Material shown Block Start

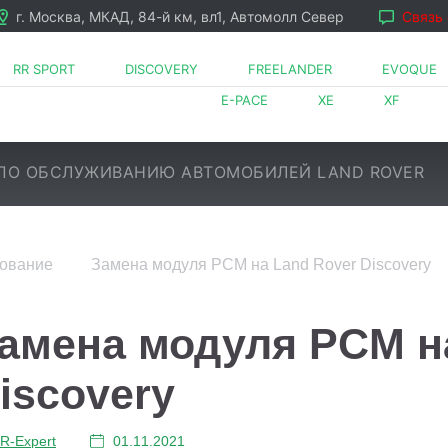
г. Москва, МКАД, 84-й км, вл1, Автомолл Север
Связь
RR SPORT
DISCOVERY
FREELANDER
EVOQUE
E-PACE
XE
XF
ПО ОБСЛУЖИВАНИЮ АВТОМОБИЛЕЙ LAND ROVER
дование
Замена модуля PCM на Land Rover Discovery
LR⁠-⁠Expert
01.11.2021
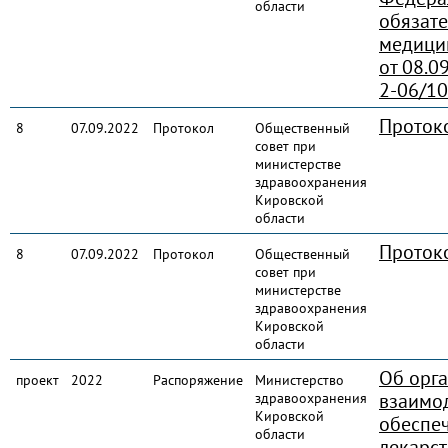
области
обязате
медици
от 08.0
2-06/1
Проток
8
07.09.2022
Протокол
Общественный
совет при
министерстве
здравоохранения
Кировской
области
Проток
8
07.09.2022
Протокол
Общественный
совет при
министерстве
здравоохранения
Кировской
области
Об орг
проект
2022
Распоряжение
Министерство
взаимо
здравоохранения
Кировской
обеспе
области
лекарс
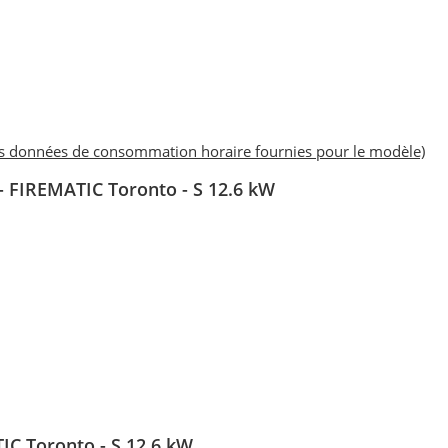
es données de consommation horaire fournies pour le modèle)
- FIREMATIC Toronto - S 12.6 kW
IC Toronto - S 12.6 kW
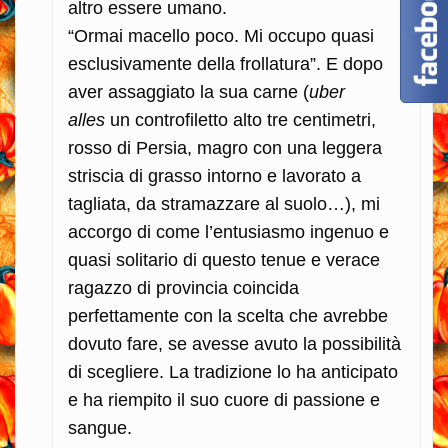
altro essere umano.
“Ormai macello poco. Mi occupo quasi
esclusivamente della frollatura”. E dopo
aver assaggiato la sua carne (
uber
alles
un controfiletto alto tre centimetri,
rosso di Persia, magro con una leggera
striscia di grasso intorno e lavorato a
tagliata, da stramazzare al suolo…), mi
accorgo di come l’entusiasmo ingenuo e
quasi solitario di questo tenue e verace
ragazzo di provincia coincida
perfettamente con la scelta che avrebbe
dovuto fare, se avesse avuto la possibilità
di scegliere. La tradizione lo ha anticipato
e ha riempito il suo cuore di passione e
sangue.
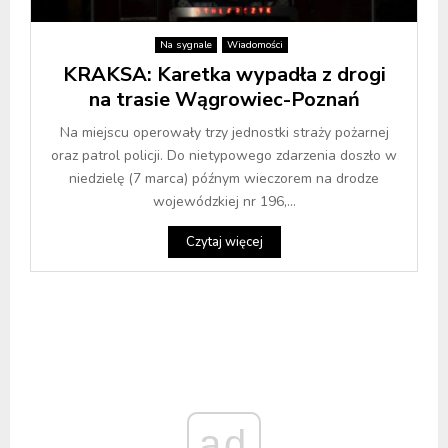
Na sygnale
Wiadomości
KRAKSA: Karetka wypadła z drogi
na trasie Wągrowiec-Poznań
Na miejscu operowały trzy jednostki straży pożarnej
oraz patrol policji. Do nietypowego zdarzenia doszło w
niedzielę (7 marca) późnym wieczorem na drodze
wojewódzkiej nr 196,...
Czytaj więcej
ad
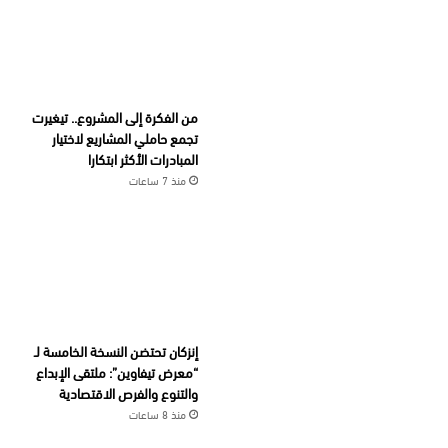
من الفكرة إلى المشروع.. تيغيرت
تجمع حاملي المشاريع لاختيار
المبادرات الأكثر ابتكارا
منذ 7 ساعات
إنزكان تحتضن النسخة الخامسة لـ
“معرض تيفاوين”: ملتقى الإبداع
والتنوع والفرص الاقتصادية
منذ 8 ساعات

Material shown Block End

■ **Work item**
Set down exactly what runs from the line containing "منذ 7 ساعات" through the last line above, both lines included.

■ **Answer section**
منذ 7 ساعات
إنزكان تحتضن النسخة الخامسة لـ
“معرض تيفاوين”: ملتقى الإبداع
والتنوع والفرص الاقتصادية
منذ 8 ساعات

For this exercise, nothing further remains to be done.